После ухода Марты в кресле оставались крошки овсяного печенья и книги.
О любви.
Нет ее, такой, как пишут, чтобы настоящая и вопреки всему, чтобы счастье безоблачное и жизнь душа в душу, смерть в один день… глупости.
…и мечта ее не лучше.
Море? Дом на берегу? Она видит этот берег во снах, с белым мягким песком, на котором остаются ее следы. С влажной вылизанной волнами кромкой, со старой пристанью и лодкой… с домом, навесом и столиком… креслом…
Кофе.
И тем, кто стоит за спиной Таннис.
Он пытался к ней прикоснуться, и она, просыпаясь, чувствовала еще эти прикосновения, будившие в ней странное желание плакать.
Плакала.
День и снова…
– Малявка, что не так? – Войтех навещал ее каждый вечер. Он появлялся поздно, когда свечи уже догорали, входил без стука, садился на кровать и вытаскивал из-за пазухи имбирный пряник.
Или золоченый орех.
Фарфорового зверька, из тех, дешевых, которых полно на развалах. Вкладывал в руку, сжимая вялые пальцы, смотрел в лицо.
– Прости. – Войтех стягивал одеяло и заставлял сесть. – Я понимаю, что ты чувствуешь себя загнанной в ловушку…
Он обнимал, прижимал к себе крепко и гладил по волосам, утешая. Слезы подкатывали к горлу тяжелым комом, но при нем не получалось плакать. И Таннис лишь шмыгала носом.
– Тебе надо поесть.
Он кормил ее, преодолевая вялое сопротивление. А порой Таннис было лень сопротивляться, и она лишь открывала рот.
– Послушай, малявка, ну не трону я твоего щенка… обещаю. Если сам не напорется, не трону. Он ведь скоро женится.

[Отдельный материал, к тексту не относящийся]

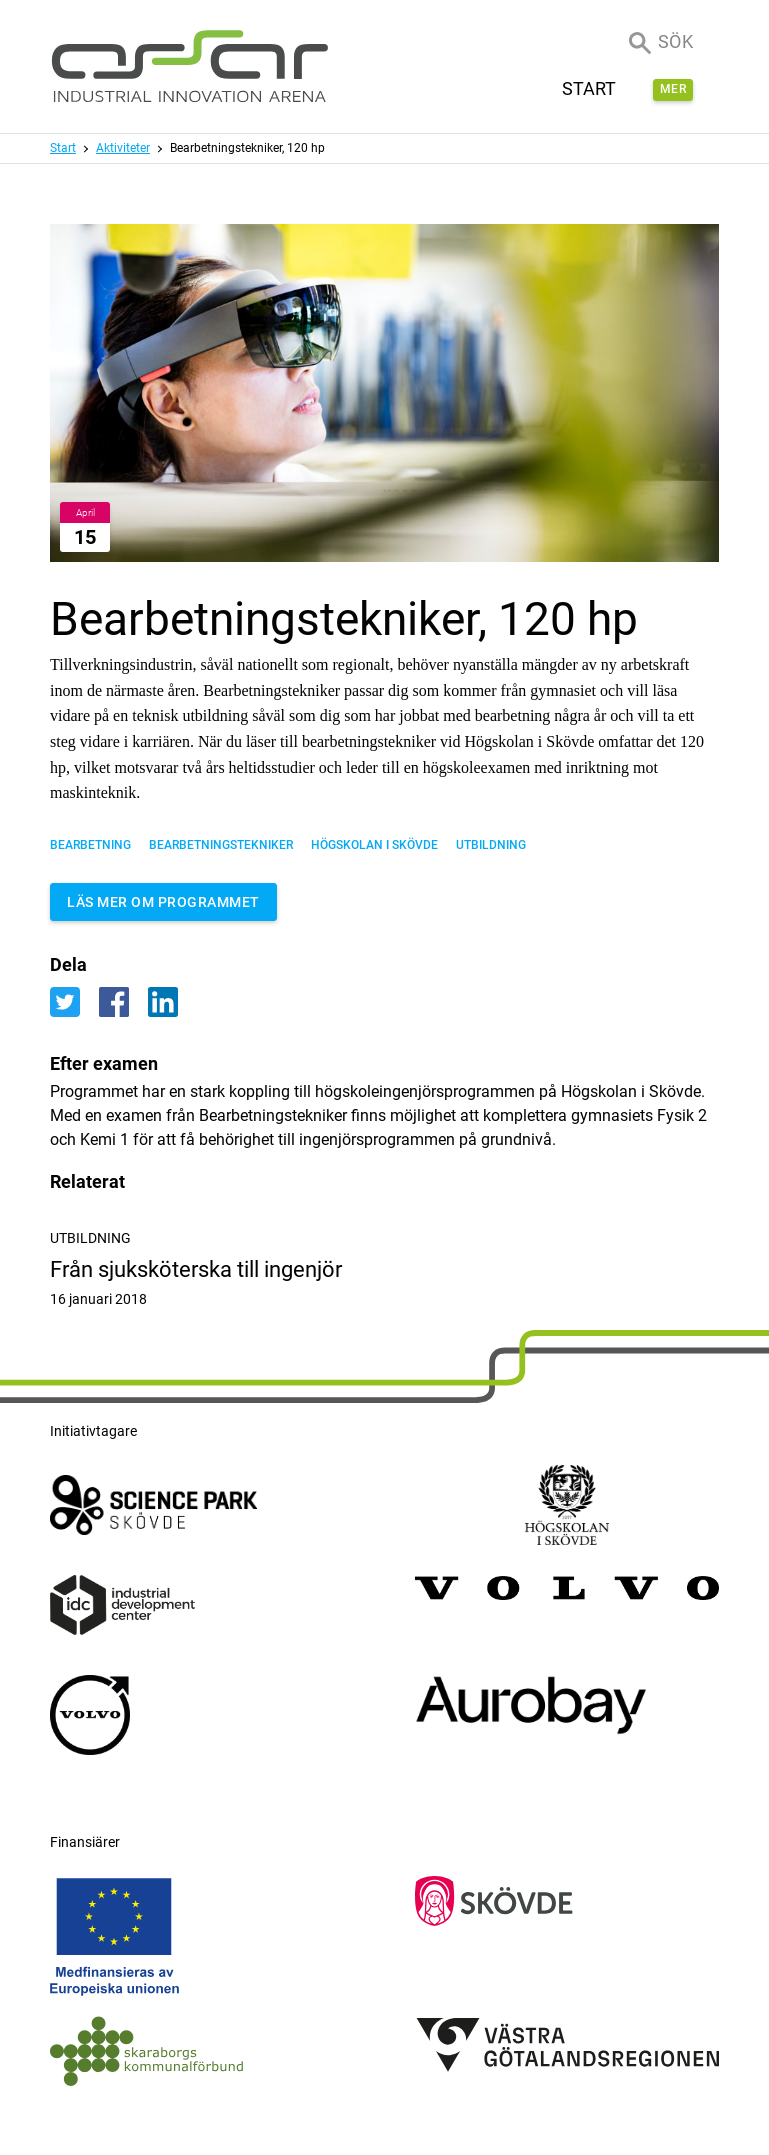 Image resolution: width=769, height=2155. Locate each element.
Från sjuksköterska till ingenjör (384, 1283)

Наверное. Таннис поэтому убежала, хотела забыть. Откуда ей было знать, что забыть не выйдет?
– Подумай сама, что бы вас ждало? Жизнь на два дома? Он бы приходил, чтобы переспать, а потом…
– Нет.
Таннис зажимала уши ладонями, чтобы не слышать его. Но Войтех руки разжимал.
– Он бы уходил к своей жене. Ты знаешь это. Однажды ты бы ему надоела…
Ложь.
– Он вежливый, он не вышвырнул бы тебя… купил бы подарок. Так принято в их кругах. Надоевшей женщине купить дорогую безделушку, чтобы не было обид. Прошлой любовнице он подарил сапфировый гарнитур.
Таннис не желает слушать о прошлой любовнице. Но ей приходится.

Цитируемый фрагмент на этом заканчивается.